Jonah Goldberg writes at National Review Online that both political camps get the southern border story wrong.
When President Trump shut down the government in an attempt to force Congress to fund a border wall, Democrats and liberal journalists — including many mainstream reporters — responded by insisting there was no crisis. …
… They were all wrong. Of course we have a border crisis. It’s just not the one Trump keeps ranting about.
To listen to Trump, the border crisis is a national-security catastrophe. It’s like he found an old VHS copy of Chuck Norris’s 1985 classic Invasion USA, in which drug-peddling guerrillas swarm into Florida from the south and wage a bloody assault on suburban America (blowing up a lot of nice houses in the process). …
… [T]he immigrants swarming the border aren’t primarily Mexican anymore, but Central American. They aren’t single Mexican men looking for work but rather families, often with a dismayingly large number of children in tow. They’re bringing kids to take advantage of asylum laws. And because they are requesting asylum, they aren’t trying to sneak in; they’re seeking out border officials to file paperwork.
By definition, a wall would not stop any of that.

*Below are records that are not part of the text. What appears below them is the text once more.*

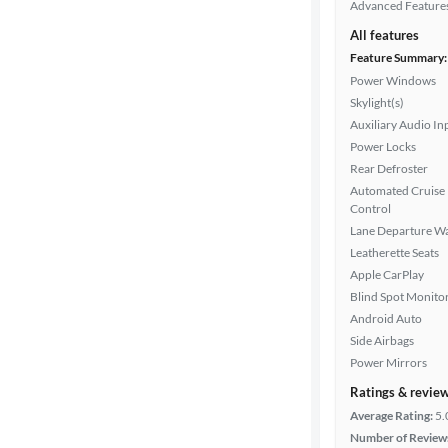
Advanced Feature
All features
Feature Summary:
Power Windows
Skylight(s)
Auxiliary Audio In
Power Locks
Rear Defroster
Automated Cruise
Control
Lane Departure W
Leatherette Seats
Apple CarPlay
Blind Spot Monito
Android Auto
Side Airbags
Power Mirrors
Ratings & revie
Average Rating:
5.
Number of Review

Last week, U.S. officials announced that the border system is at a “breaking point” because of an “unprecedented” wave of migrants, most of whom are families or unaccompanied children. Customs and Border Protection commissioner Kevin McAleenan anticipates the final number to be some 40,000 children to be taken into custody by the CBP in March. And, as the Los Angeles Times reported, a shortage of facilities has led to families being held in makeshift camps, including under a Texas bridge.